We are increasingly aware that climate change, vulnerability and poverty interact in multiple ways globally, contributing to interconnected cycles of negative impacts. This climate-poverty nexus challenges the efforts of coastal communities and small-scale fisheries (SSF) to build resilience. In this article, we present several new tools, including a recent report and a new free online course, co-designed and led by the Food and Agriculture Organization of the United Nations (FAO) and the University of the West Indies (UWI) that offer frameworks and approaches for addressing the nexus.

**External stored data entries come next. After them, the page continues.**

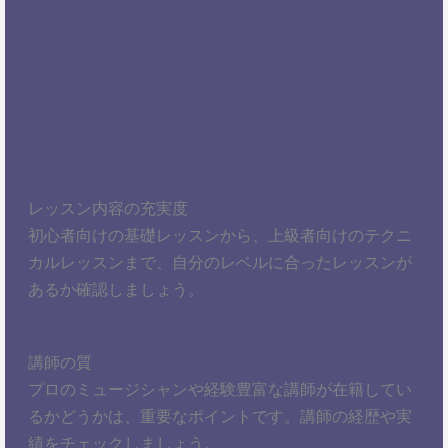
レッスン内容の充実度
初心者向けの基礎レッスンから、上級者向けのテクニ
カルレッスンまで、自分のレベルに合ったレッスンが
あるか確認しましょう。
講師の質
プロのミュージシャンや経験豊富な講師が在籍してい
るかどうかは、重要なポイントです。講師の経歴や実
績をチェックしましょう。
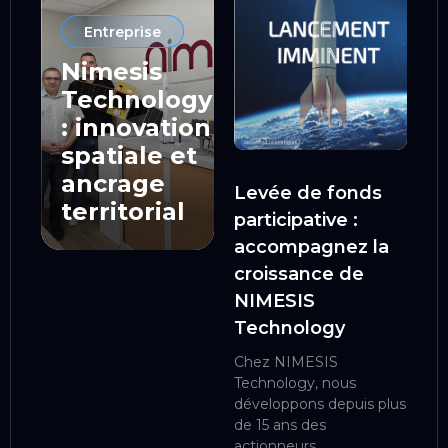
Entreprise
Nimesis
Technology
: innovation
spatiale et
ancrage
Levée de fonds
territorial
participative :
accompagnez la
croissance de
NIMESIS
Technology
Chez NIMESIS
Technology, nous
développons depuis plus
de 15 ans des
actionneurs...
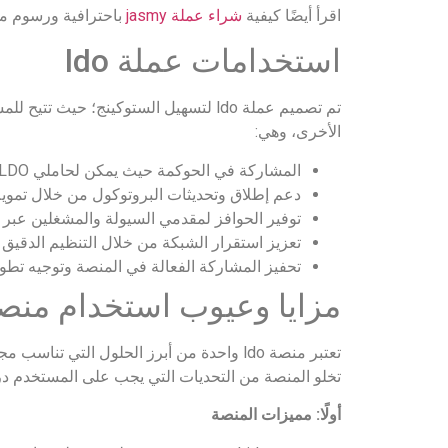
اقرأ أيضًا كيفية
شراء عملة jasmy
باحترافية ورسوم م
استخدامات عملة ldo
تم تصميم عملة ldo لتسهيل الستوكينج؛ 
الأخرى، وهي:
المشاركة في الحوكمة حيث يمكن لحاملي LDO اقتراح والتصويت على تغييرات البروتوكول مثل تعيين مشغلي العقد وتحديد الرسوم.
دعم إطلاق وتحديثات البروتوكول من خلال تمويل
توفير الحوافز لمقدمي السيولة والمشغلين عبر 
تعزيز استقرار الشبكة من خلال التنظيم الدقيق ل
تحفيز المشاركة الفعالة في المنصة وتوجيه تطو
مزايا وعيوب استخدام منصة do
تعتبر منصة ldo واحدة من أبرز الحلول التي
تخلو المنصة من التحديات التي يجب على المستخدم درا
أولًا: مميزات المنصة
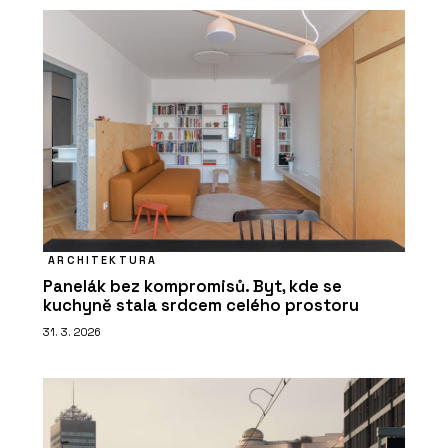
ARCHITEKTURA
Panelák bez kompromisů. Byt, kde se
kuchyně stala srdcem celého prostoru
31. 3. 2026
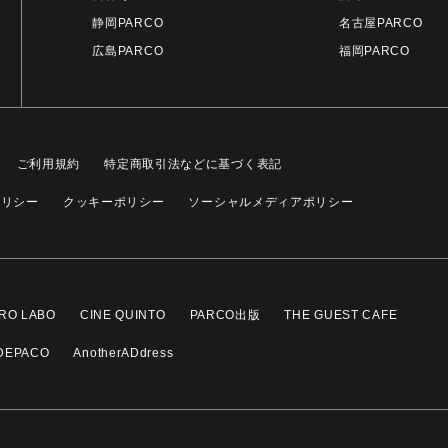
静岡PARCO
名古屋PARCO
広島PARCO
福岡PARCO
ご利用規約
特定商取引法などに基づく表記
ポリシー
クッキーポリシー
ソーシャルメディアポリシー
RO LABO
CINE QUINTO
PARCO出版
THE GUEST CAFE
DEPACO
AnotherADdress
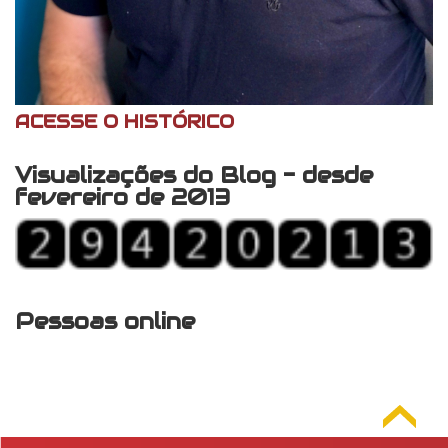
ACESSE O HISTÓRICO
Visualizações do Blog - desde
fevereiro de 2013
Pessoas online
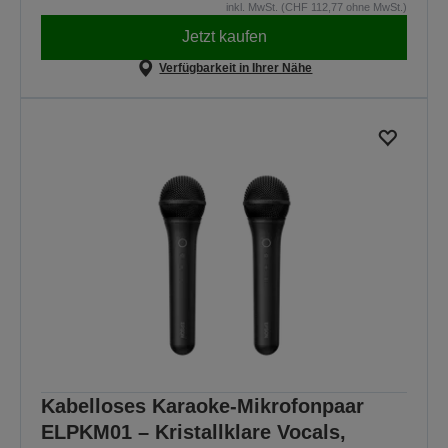
inkl. MwSt. (CHF 112,77 ohne MwSt.)
Jetzt kaufen
Verfügbarkeit in Ihrer Nähe
Kabelloses Karaoke-Mikrofonpaar
ELPKM01 – Kristallklare Vocals,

Coastal small-scale fisheries communities around the world are on the front line of climate change impacts. They face unprecedented increases in the frequency and severity of acute weather events, like hurricanes, as also the ever-increasing chronic damage from slow-onset stressors like coral bleaching. Changes to marine systems are accompanied by increasing stressors and associated impacts on the terrestrial side. These include changes to rainfall patterns affecting freshwater availability as well as flooding and stormwater runoff impacting infrastructure and nearshore habitats. These impacts are also closely linked with social dimensions.

Coastal communities and SSF are disproportionately affected by climate change, due to a combination of factors such as high exposure to hazards, socioeconomic marginalization and vulnerability, inadequate infrastructure. They also lack access to services such as healthcare and social protection such as insurance or employment benefits. Repeated and continued exposure to shocks and stressors erodes the assets used for recovery, in a cycle of worsening existing vulnerabilities, creating new poverty. Many communities, organizations and countries are struggling to adapt to these challenges. At the same time, there is a significant adaptation gap, apparent in the inadequate and inequitable allocation of climate finance globally to support coastal communities and small island developing states (SIDS) seeking to build resilience.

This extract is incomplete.